Page 1 of 1

Problem using magma_queue's

Posted: Tue Nov 25, 2014 7:36 am
by Noran
Hi @all,
i were very happy when I saw, that the cudaStreams have been implemented. But I've got the following problem: We have a linear system A * AB = B, where A has 400 x 400 Elements and B 400 x 10. Both are sparse matrices and we want to calculate AB. I decided to test your gmres algorithm with this Problem. If I don't call magma_queue_create all is fine. But when I call it, gmres needs more than 30s and produces a huge error in the result Matrix within the range of e^-1 and e^0. But it doesn't throw any error, either in the magma_queue_create nor in magma_sgmres. I think i'm doing something wrong but i don't know what. Can somebody help me, please? A short example code stands below.

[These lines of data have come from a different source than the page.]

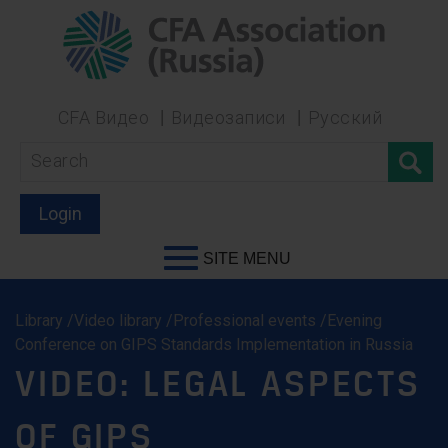
CFA Видео
Видеозаписи
Русский
Login
SITE MENU
Library /Video library /Professional events /Evening
Conference on GIPS Standards Implementation in Russia
VIDEO: LEGAL ASPECTS
OF GIPS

Thank you in advance and greetings

Code: Select all

myFunction(	magma_int_t rowsMatrixA,
				magma_int_t colsMatrixA,
				magma_index_t *rowPointerA,
				magma_index_t *colIndA,
				float *valA,
				magma_int_t colsMatrixB,
				float *valB,
				float *valAB)
	int nonZeroElementsA = rowPointerA[rowsMatrixA];

	int elementsB = colsMatrixA * colsMatrixB;
	int elementsAB = rowsMatrixA * colsMatrixB;
	magma_s_sparse_matrix d_A;
	magma_index_t *d_rowPointerA;
	magma_index_t *d_colIndA;
	magma_s_vector d_b;
	magma_s_vector d_ab;
	magma_s_solver_par solverPar;

	DEBUG_LOG("initializing magma_queues");
	magma_queue_t queue;

	DEBUG_LOG("Allocating GPU Memory...");
	float *d_valA;
	float *d_valB;
	float *d_valAB;

	magma_index_malloc (&d_rowPointerA, rowsMatrixA + 1);
	magma_index_malloc (&d_colIndA, nonZeroElementsA);
	magma_smalloc (&d_valA, nonZeroElementsA);
	magma_smalloc (&d_valB, elementsB);
	magma_smalloc (&d_valAB, elementsAB);
	magma_index_setvector(	rowsMatrixA + 1,
	magma_index_setvector(nonZeroElementsA, colIndA, 1, d_colIndA, 1);
	magma_ssetvector(nonZeroElementsA, valA, 1, d_valA, 1);
	magma_ssetmatrix(	colsMatrixA,

	magma_ssetmatrix(	rowsMatrixA,

	DEBUG_LOG("Initializing matrix and vectors");
	d_A.col = d_colIndA;
	d_A.row = d_rowPointerA;
	d_A.val = d_valA;
	d_A.memory_location = Magma_DEV;
	d_A.storage_type = Magma_CSR;
	d_A.nnz = nonZeroElementsA;
	d_A.num_rows = rowsMatrixA;
	d_A.num_cols = colsMatrixA;

	d_b.memory_location = Magma_DEV;
	d_b.nnz = colsMatrixA;
	d_b.num_rows = colsMatrixA;
	d_b.val = d_valB;

	d_ab.memory_location = Magma_DEV;
	d_ab.nnz = rowsMatrixA;
	d_ab.num_rows = rowsMatrixA;
	d_ab.val = d_valAB;

	DEBUG_LOG("Initializing solver_par");
	solverPar.solver = Magma_GMRES;
	solverPar.epsilon = 10e-8;
	solverPar.maxiter = 1000;
	solverPar.restart = 40;
	solverPar.version = 0;
	solverPar.verbose = 0;
	solverPar.num_eigenvalues = 0;
	solverPar.res_vec = (double*) (malloc (sizeof(double)));

	DEBUG_LOG("Running solver for each column of B...");
	for (int col = 0; col < colsMatrixB; col++)
		magma_sgmres (d_A, d_b, &d_ab, &solverPar, queue);
		d_b.val = d_b.val + colsMatrixA;
		d_ab.val = d_ab.val + rowsMatrixA;

	magma_sgetmatrix(	rowsMatrixA,

	DEBUG_LOG("Destroy magma_queue_t queue");
	cudaStreamDestroy (queue);*/

	DEBUG_LOG("Free memory");

	return error;

Re: Problem using magma_queue's

Posted: Tue Nov 25, 2014 12:16 pm
by hartwig anzt

I am not sure I understand your problem, I assume you want to solve AX=B where A is 400x400 and B 400x10.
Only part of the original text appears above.